The centerpiece of data governance: Making information quality pay off
Information quality is central to effective data governance. It’s both the core foundation—and optimal output—of the people, protocols, and processes necessary to maintain IT systems. Its contribution to data-driven processes is inestimable: Without quality data, such information is useless for achieving any business objective.
The most pervasive information quality metrics include the following:
♦ Completeness: Quality information has all fields filled out and has no missing elements.
♦ Timeliness: This dimension of information quality ensures users are accessing the latest and most temporally meaningful data for deployments.
♦ Uniqueness: Creditable information doesn’t contain costly duplications that potentially obscure its significance to enterprise use.
♦ Accuracy: This metric focuses on the overarching correctness of information, which should be errorless.
♦ Consistency: Quality information is consistent in how it is represented. For example, dates appearing in a six-digit format for month, day, and year—in that order.
♦ Validity: Validity refers to data’s propensity to conform to specific requirements, helping decrease data’s potential to become obsolete over time.
♦ Lineage: Lineage provides details of data’s journey through the enterprise from initial ingestion or creation. Often found in the form of metadata, it includes aspects of transformation and previous uses of datasets that illustrate “how the data has evolved; how it has changed over time,” explained Ravi Shankar, senior vice president and CMO, Denodo.
According to Jean-Michel Franco, senior director of data governance, Talend, these technical characteristics “represent the features of data that can be assessed against to measure the quality of data,” which is typically judged by its risk reduction in areas of regulatory compliance, analytics, and data science.
Nonetheless, there is a decisively business-oriented aspect of information quality that is less discernable, yet far more lucrative to the enterprise. By focusing on what Jitesh Ghai, senior vice president and general manager of data quality, security, and governance, Informatica, termed “the business logic” of information quality, organizations can drastically increase mission-critical functionality, conversions, and—most significantly—profit margins.

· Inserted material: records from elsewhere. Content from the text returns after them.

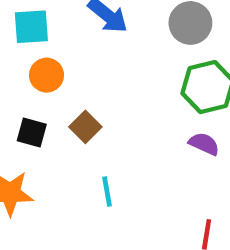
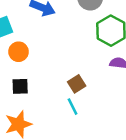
brown square: (85, 127) -> (77, 84), moved, turned 30

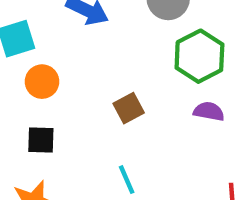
brown square: (77, 84) -> (129, 108), moved

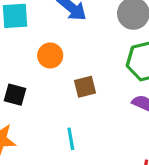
orange circle: (42, 82) -> (50, 55), moved

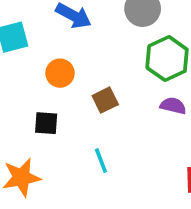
black square: (15, 95) -> (46, 123), moved

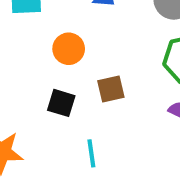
black square: (46, 123) -> (61, 103), moved

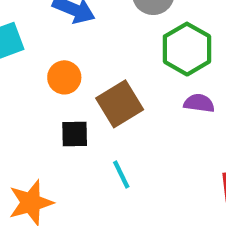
brown square: (111, 89) -> (120, 104), size x1.5

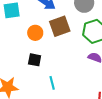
brown square: (120, 104) -> (60, 26), moved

From a business perspective, the technical facets of information quality identified earlier are only as effectual as they pertain to commonplace business objectives such as sales, marketing, and others. It is therefore incumbent upon organizations to “convert these broad, different technical definitions into a common business definition,” Shankar observed. The technical aspect of information quality might pertain to data’s adherence to the way that a specific business (with multiple subsidiaries, such as Citi, for example) is represented in IT systems. In this use case, one is assessing information’s presentation in columns and tables. But when viewed through the business logic lens, it becomes necessary to “extract data away from where it is,” Ghai noted. “You’re just looking at a business entity, like a contract, and you’re determining the validity of that by applying data quality business rules.”
Those rules—and their effects—can be as basic as ensuring a contract’s starting data is before its ending date. In other instances, they can be as profound as stipulating standards for data completeness that significantly improve sales revenue. Ghai cited a use case in which CVS Pharmacy used “data quality business logic to help them better and more accurately price their generic prescription drugs. Some were underpriced, others were overpriced. Data quality helped them get to a more optimal price elasticity point, which resulted in a $300 million increase in revenues.”

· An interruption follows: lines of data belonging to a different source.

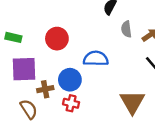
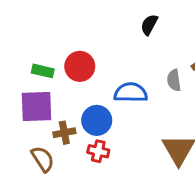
gray semicircle: (126, 29) -> (174, 80), moved
green rectangle: (13, 37) -> (43, 71), moved

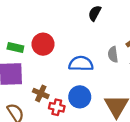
blue circle: (97, 120) -> (80, 97), moved
brown cross: (64, 133) -> (41, 93), moved, turned 35

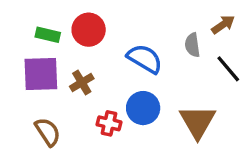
blue semicircle: (81, 64) -> (145, 59), turned 30
brown cross: (41, 93) -> (82, 82), moved, turned 35

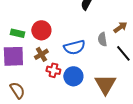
blue semicircle: (145, 59) -> (74, 47), turned 135
brown cross: (82, 82) -> (41, 54), moved
red cross: (109, 123) -> (53, 70), moved

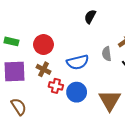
green rectangle: (17, 33) -> (11, 41), moved
brown cross: (41, 54) -> (43, 69), turned -32

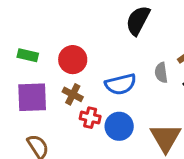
black semicircle: (90, 17) -> (138, 20), size x1.5

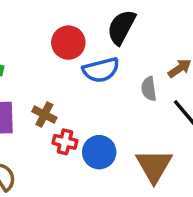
red circle: (73, 60) -> (68, 43), moved
blue semicircle: (121, 84) -> (101, 70), moved

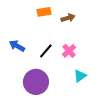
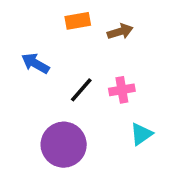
blue arrow: (17, 46) -> (35, 63), moved
pink cross: (69, 51) -> (122, 90), turned 32

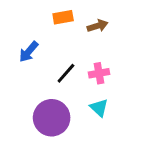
blue arrow: (35, 63) -> (29, 52), turned -80
cyan triangle: (141, 134) -> (99, 108), moved, turned -42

Such astronomical monetization gains attributed to the business logic of information quality stem from its technical dimensions. The CVS use case “came down to the completeness in calculation of the data they were relying on to price their product,” Ghai explained. Although there are numerous means of effecting data quality, nearly all of them begin with data profiling, which produces statistical information about data. “You need to know the health of your data, the quality of your data, across the dimensions, and that’s what profiling is doing with the discovery,” Ghai commented. “Once you know that, it’s like a report card: you know what to remediate.” Data profiling is integral to the data discovery process begetting information quality measures, which also include the following:
♦ Defining business rules: Business users should have input into the specific standards applied to the different categories of information quality, such as acceptable metrics for timeliness or the specific format that will be used for representing locations, for example. Shankar cited a use case in which “some people spell out United States, but you want it to be U.S.A. So you can actually define the rules very specifically to standardize the data to a certain level of quality.”
♦ Applying data cleansing transformations: Once these definitions are created with relevance to business objectives, organizations must apply them via data cleansing to the areas of the data necessitating remediation. Data cleansing is the process of detecting data that is below a certain quality level and then removing or correcting that data, Franco specified. “Correcting is about applying the rules for transforming the data.”
♦Measuring and monitoring present and future results: Information quality’s business value is inherently numeric, as is this facet of data governance itself. Subsequently, the final step is to “measure and monitor to ensure over time your quality only goes up; it doesn’t degrade,” Ghai explained. “And if it degrades, then you can be alerted and continue this process.”